# MILFORD DUKE



## rustytrawler (Jul 6, 2021)

Is it possible to find a crew list for the MILFORD DUKE i think it was built around 1949 near Hull a crew from Milford arrived in Hull and they fished it's way back to Milford, i was told they were a man short to sail, and i am trying to find out if it was my dad who made up the crew on DUKE'S first trip back to Milford.thank's.... I have been in touch with llangibby eclipse and Milford trawlers, but no luck yet the Dukes first skipper was Albert Saunders.


----------



## wightspirit (Feb 15, 2008)

Crew agreements for 1949 and 1950, for Official number 183931 (Milford Duke), here:




__





Search results: 183931 | The National Archives


The official archive of the UK government. Our vision is to lead and transform information management, guarantee the survival of today's information for tomorrow and bring history to life for everyone.




discovery.nationalarchives.gov.uk





Not downloadable so it means a personal visit or pay the staff to copy them for you.

Dave W


----------



## rustytrawler (Jul 6, 2021)

Hi Dave thank you for your help in looking for dad's records regards rustytrawler


----------



## Puffin's skipper (Nov 15, 2011)

rustytrawler said:


> Is it possible to find a crew list for the MILFORD DUKE i think it was built around 1949 near Hull a crew from Milford arrived in Hull and they fished it's way back to Milford, i was told they were a man short to sail, and i am trying to find out if it was my dad who made up the crew on DUKE'S first trip back to Milford.thank's.... I have been in touch with llangibby eclipse and Milford trawlers, but no luck yet the Dukes first skipper was Albert Saunders.

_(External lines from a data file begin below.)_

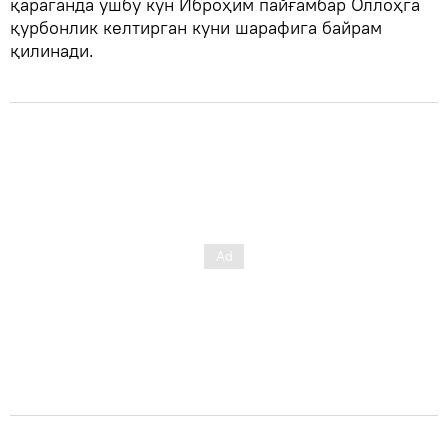
қараганда ушбу кун Иброҳим пайғамбар Оллоҳга
қурбонлик келтирган куни шарафига байрам
қилинади.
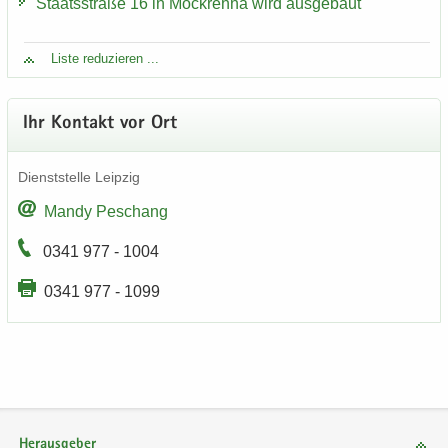
Staats­stra­ße 16 in Mock­reh­na wird aus­ge­baut
Liste re­du­zie­ren ...
Ihr Kon­takt vor Ort
Dienst­stel­le Leip­zig
Mandy Peschang
0341 977 - 1004
0341 977 - 1099
Herausgeber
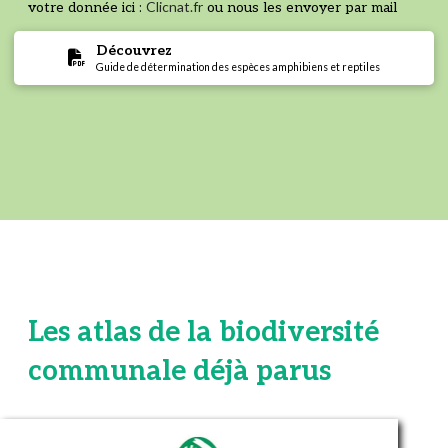
Clicnat.fr
votre donnée ici :
ou nous les envoyer par mail
Découvrez
Guide de détermination des espèces amphibiens et reptiles
Les atlas de la biodiversité
communale déjà parus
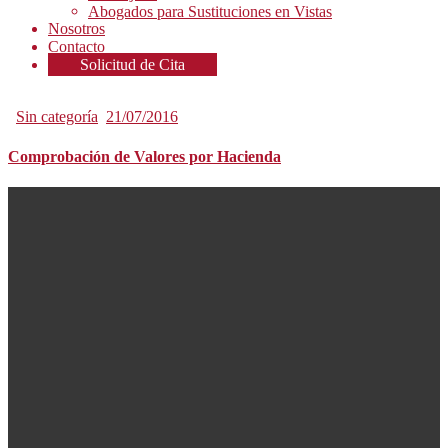
Abogados para Sustituciones en Vistas
Nosotros
Contacto
Solicitud de Cita
Sin categoría
21/07/2016
Comprobación de Valores por Hacienda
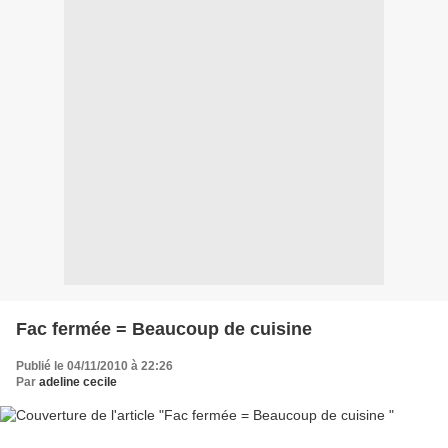
Fac fermée = Beaucoup de cuisine
Publié le 04/11/2010 à 22:26
Par
adeline cecile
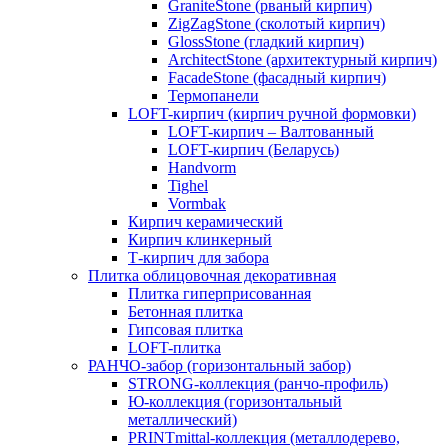
GraniteStone (рваный кирпич)
ZigZagStone (сколотый кирпич)
GlossStone (гладкий кирпич)
ArchitectStone (архитектурный кирпич)
FacadeStone (фасадный кирпич)
Термопанели
LOFT-кирпич (кирпич ручной формовки)
LOFT-кирпич – Валтованный
LOFT-кирпич (Беларусь)
Handvorm
Tighel
Vormbak
Кирпич керамический
Кирпич клинкерный
Т-кирпич для забора
Плитка облицовочная декоративная
Плитка гиперприсованная
Бетонная плитка
Гипсовая плитка
LOFT-плитка
РАНЧО-забор (горизонтальный забор)
STRONG-коллекция (ранчо-профиль)
Ю-коллекция (горизонтальный
металлический)
PRINTmittal-коллекция (металлодерево,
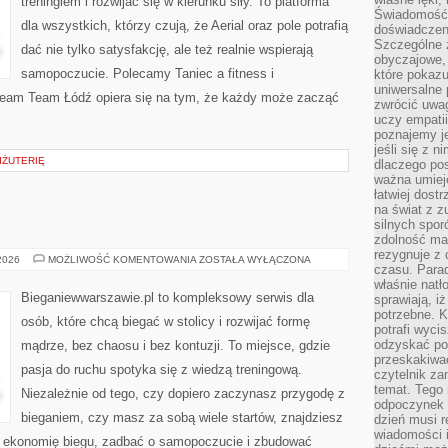
treningiem i rozwijać się w kierunku siły. To platforma
Świadomość, 
dla wszystkich, którzy czują, że Aerial oraz pole potrafią
doświadczen
Szczególne 
dać nie tylko satysfakcję, ale też realnie wspierają
obyczajowe, 
samopoczucie. Polecamy Taniec a fitness i
które pokazu
uniwersalne 
Dream Team Łódź opiera się na tym, że każdy może zacząć
zwrócić uwag
uczy empatii
poznajemy j
jeśli się z 
IŻUTERIĘ
dlaczego pos
ważna umieję
łatwiej dost
na świat z z
silnych spor
zdolność ma 
rezygnuje z 
ZDROWIE
 2026
MOŻLIWOŚĆ KOMENTOWANIA
ZOSTAŁA WYŁĄCZONA
czasu. Parad
właśnie natło
Bieganiewwarszawie.pl to kompleksowy serwis dla
sprawiają, iż
potrzebne. K
osób, które chcą biegać w stolicy i rozwijać formę
potrafi wyci
odzyskać po
mądrze, bez chaosu i bez kontuzji. To miejsce, gdzie
przeskakiwa
pasja do ruchu spotyka się z wiedzą treningową.
czytelnik za
temat. Tego 
Niezależnie od tego, czy dopiero zaczynasz przygodę z
odpoczynek 
bieganiem, czy masz za sobą wiele startów, znajdziesz
dzień musi r
wiadomości i
ć ekonomię biegu, zadbać o samopoczucie i zbudować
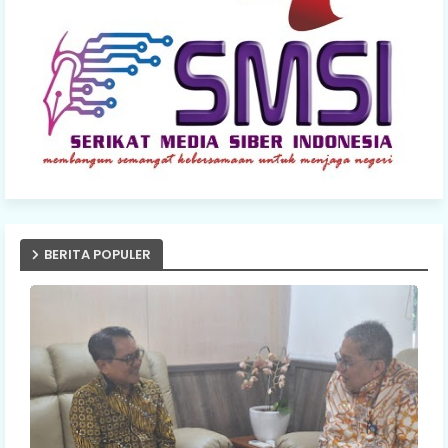
BERITA POPULER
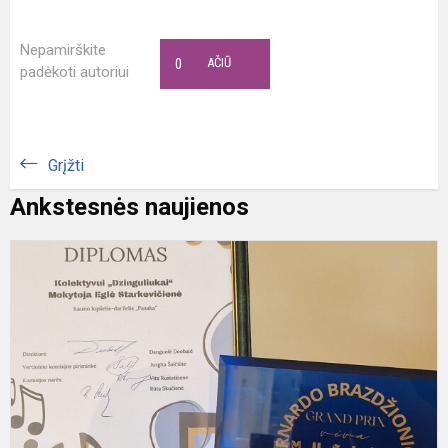
Nepamirškite
0
AČIŪ
padėkoti autoriui
Grįžti
Ankstesnės naujienos
"
P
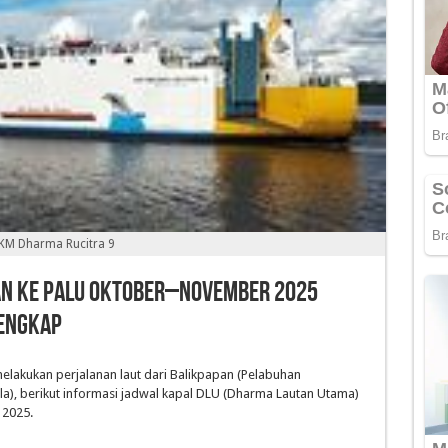
KM Dharma Rucitra 9
an ke Palu Oktober–November 2025
Lengkap
akukan perjalanan laut dari Balikpapan (Pelabuhan
), berikut informasi jadwal kapal DLU (Dharma Lautan Utama)
 2025.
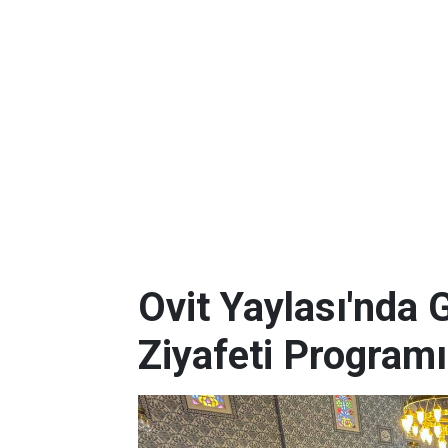
Ovit Yaylası'nda 
Ziyafeti Programı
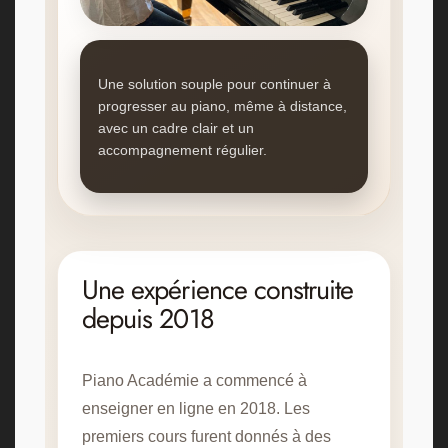
Une solution souple pour continuer à
progresser au piano, même à distance,
avec un cadre clair et un
accompagnement régulier.
Une expérience construite
depuis 2018
Piano Académie a commencé à
enseigner en ligne en 2018. Les
premiers cours furent donnés à des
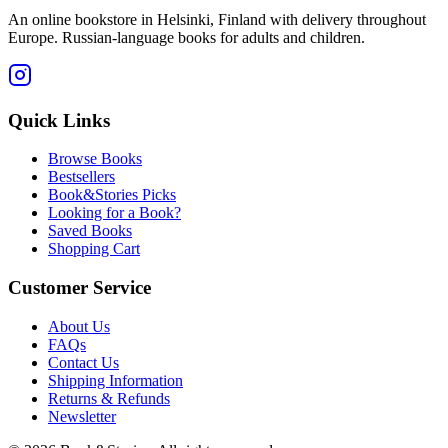
An online bookstore in Helsinki, Finland with delivery throughout
Europe. Russian-language books for adults and children.
Quick Links
Browse Books
Bestsellers
Book&Stories Picks
Looking for a Book?
Saved Books
Shopping Cart
Customer Service
About Us
FAQs
Contact Us
Shipping Information
Returns & Refunds
Newsletter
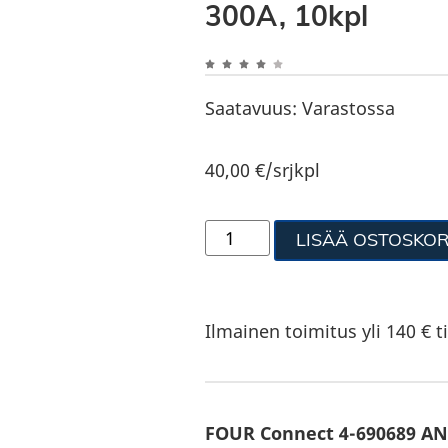
300A, 10kpl
Saatavuus:
Varastossa
40,00
€
/srjkpl
LISÄÄ OSTOSKOR
Ilmainen toimitus yli 140 € ti
FOUR Connect 4-690689 ANL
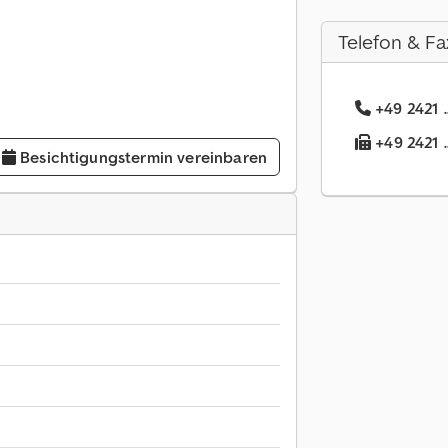
Telefon & Fa
+49 2421 .
+49 2421 .
Besichtigungstermin vereinbaren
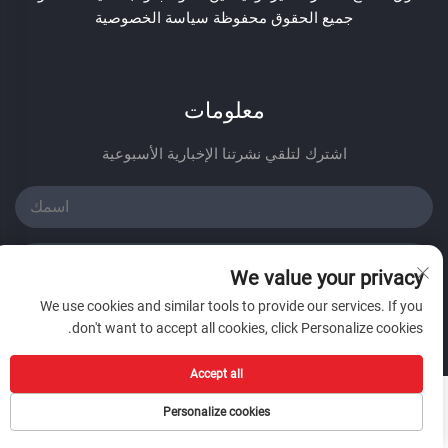
جميع الحقوق محفوظة
سياسة الخصوصية
معلومات
اشترك لتلقي نشرتنا الإخبارية الأسبوعية
We value your privacy
We use cookies and similar tools to provide our services. If you
أرسل
don't want to accept all cookies, click Personalize cookies.
Accept all
Personalize cookies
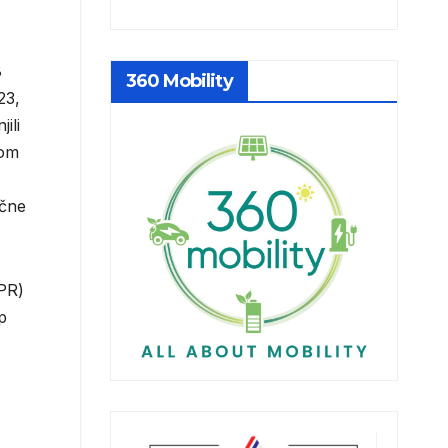
8
360 Mobility
23,
ili
kom
ične
EPR)
p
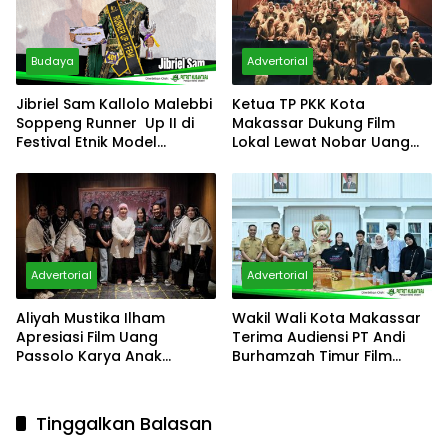
Budaya
Advertorial
Jibriel Sam Kallolo Malebbi
Ketua TP PKK Kota
Soppeng Runner Up II di
Makassar Dukung Film
Festival Etnik Model
Lokal Lewat Nobar Uang
Indonesia 2026 Jakarta
Passolo
Advertorial
Advertorial
Aliyah Mustika Ilham
Wakil Wali Kota Makassar
Apresiasi Film Uang
Terima Audiensi PT Andi
Passolo Karya Anak
Burhamzah Timur Film
Makassar Diterima
Terkait Film Lokal “Uang
Nasional
Passolo”
Tinggalkan Balasan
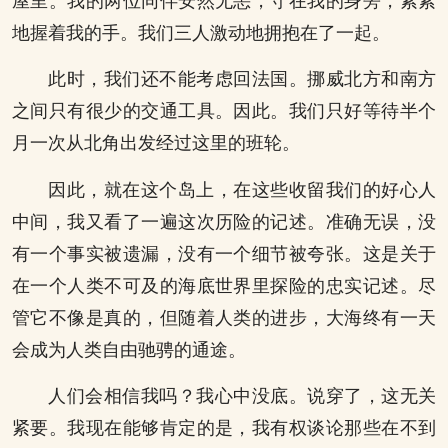
屋里。我的两位同伴安然无恙，守在我的身旁，紧紧
地握着我的手。我们三人激动地拥抱在了一起。
此时，我们还不能考虑回法国。挪威北方和南方
之间只有很少的交通工具。因此。我们只好等待半个
月一次从北角出发经过这里的班轮。
因此，就在这个岛上，在这些收留我们的好心人
中间，我又看了一遍这次历险的记述。准确无误，没
有一个事实被遗漏，没有一个细节被夸张。这是关于
在一个人类不可及的海底世界里探险的忠实记述。尽
管它不像是真的，但随着人类的进步，大海终有一天
会成为人类自由驰骋的通途。
人们会相信我吗？我心中没底。说穿了，这无关
紧要。我现在能够肯定的是，我有权谈论那些在不到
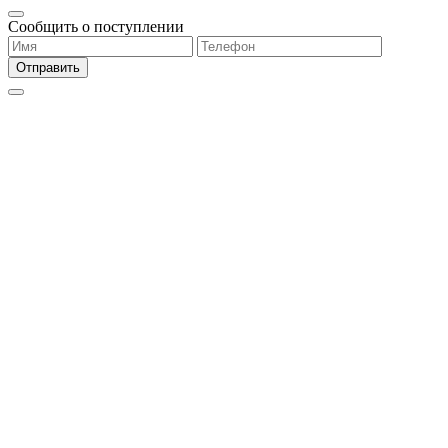
Сообщить о поступлении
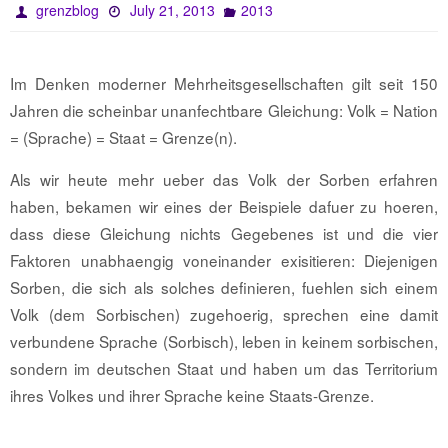
grenzblog
July 21, 2013
2013
Im Denken moderner Mehrheitsgesellschaften gilt seit 150
Jahren die scheinbar unanfechtbare Gleichung: Volk = Nation
= (Sprache) = Staat = Grenze(n).
Als wir heute mehr ueber das Volk der Sorben erfahren
haben, bekamen wir eines der Beispiele dafuer zu hoeren,
dass diese Gleichung nichts Gegebenes ist und die vier
Faktoren unabhaengig voneinander exisitieren: Diejenigen
Sorben, die sich als solches definieren, fuehlen sich einem
Volk (dem Sorbischen) zugehoerig, sprechen eine damit
verbundene Sprache (Sorbisch), leben in keinem sorbischen,
sondern im deutschen Staat und haben um das Territorium
ihres Volkes und ihrer Sprache keine Staats-Grenze.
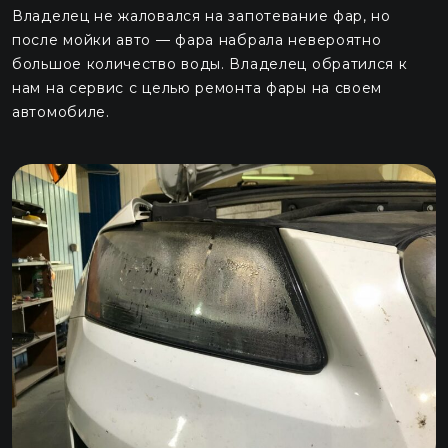
Владелец не жаловался на запотевание фар, но
после мойки авто — фара набрала невероятно
большое количество воды. Владелец обратился к
нам на сервис с целью ремонта фары на своем
автомобиле.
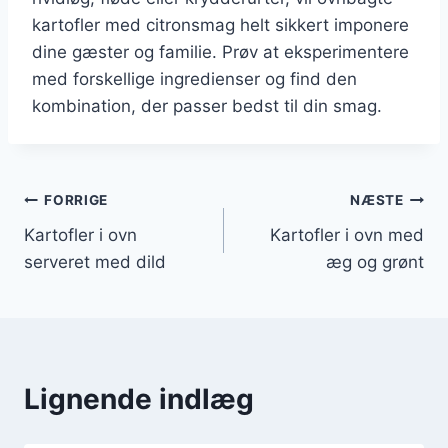
kartofler med citronsmag helt sikkert imponere
dine gæster og familie. Prøv at eksperimentere
med forskellige ingredienser og find den
kombination, der passer bedst til din smag.
Indlægsnavigation
FORRIGE
NÆSTE
Kartofler i ovn
Kartofler i ovn med
serveret med dild
æg og grønt
Lignende indlæg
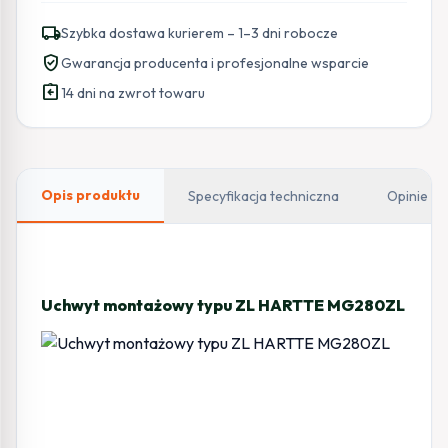
typu
local_shipping
Szybka dostawa kurierem – 1–3 dni robocze
ZL
verified_user
Gwarancja producenta i profesjonalne wsparcie
HARTTE
assignment_return
MG280ZL
14 dni na zwrot towaru
Opis produktu
Specyfikacja techniczna
Opinie
Uchwyt montażowy typu ZL HARTTE MG280ZL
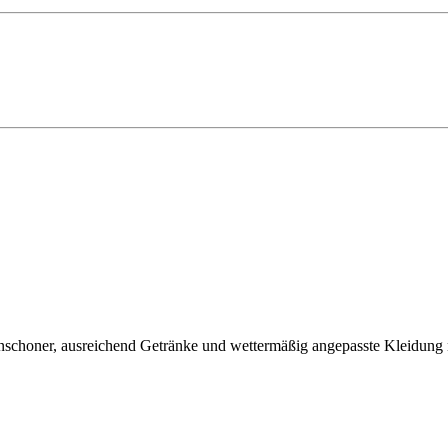
nschoner, ausreichend Getränke und wettermäßig angepasste Kleidung 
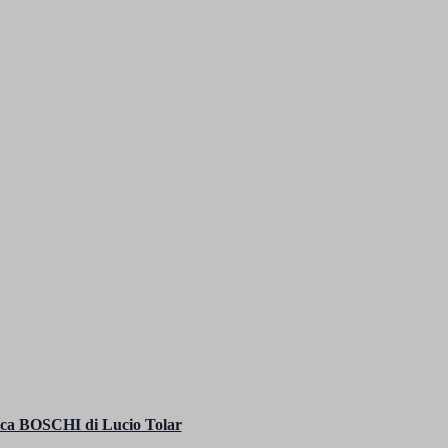
fica BOSCHI di Lucio Tolar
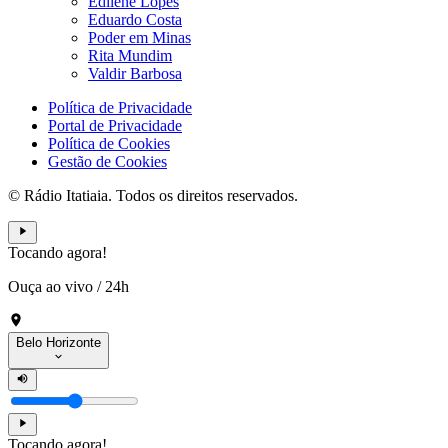
Edilene Lopes
Eduardo Costa
Poder em Minas
Rita Mundim
Valdir Barbosa
Política de Privacidade
Portal de Privacidade
Política de Cookies
Gestão de Cookies
© Rádio Itatiaia. Todos os direitos reservados.
Tocando agora!
Ouça ao vivo
/
24h
Belo Horizonte
Tocando agora!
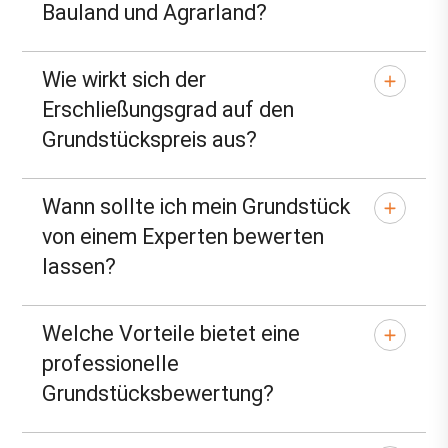
Bauland und Agrarland?
Wie wirkt sich der
Erschließungsgrad auf den
Grundstückspreis aus?
Wann sollte ich mein Grundstück
von einem Experten bewerten
lassen?
Welche Vorteile bietet eine
professionelle
Grundstücksbewertung?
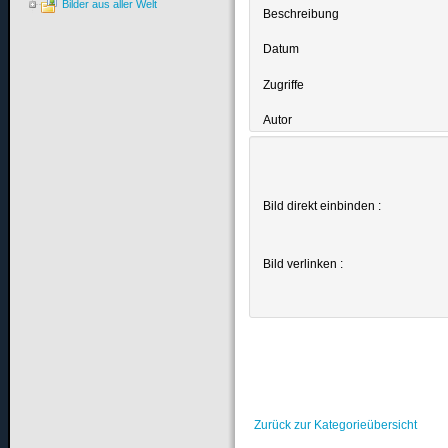
Bilder aus aller Welt
Beschreibung
Datum
Zugriffe
Autor
Bild direkt einbinden :
Bild verlinken :
Zurück zur Kategorieübersicht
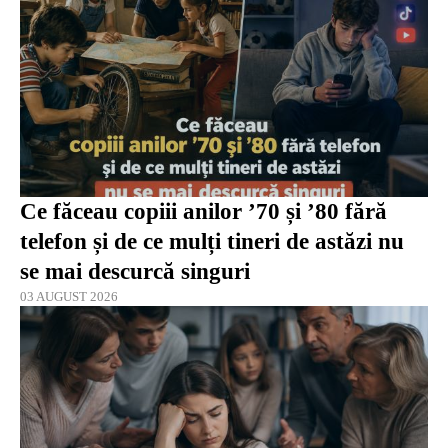
Ce făceau copiii anilor ’70 și ’80 fără
telefon și de ce mulți tineri de astăzi nu
se mai descurcă singuri
03 AUGUST 2026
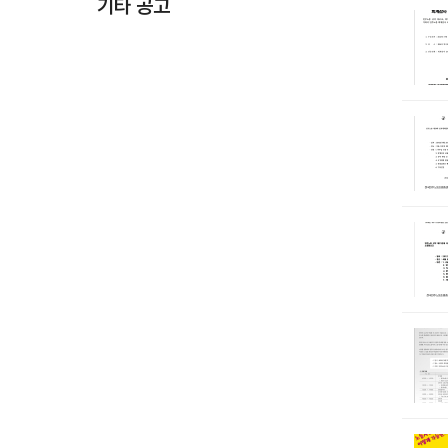
기타 공고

There was an off shoot company of London Greek years ago. I was on an old beat up liberty boat called Merchant Duke, all their ships ended 'Duke' but they were all Tramp cargo steamers not trawlers.


----------



## rustytrawler (Jul 6, 2021)

Hi puffin . the ships crew were all on Milford duke, i am now trying the national archives, thanks regards rustytrawler


----------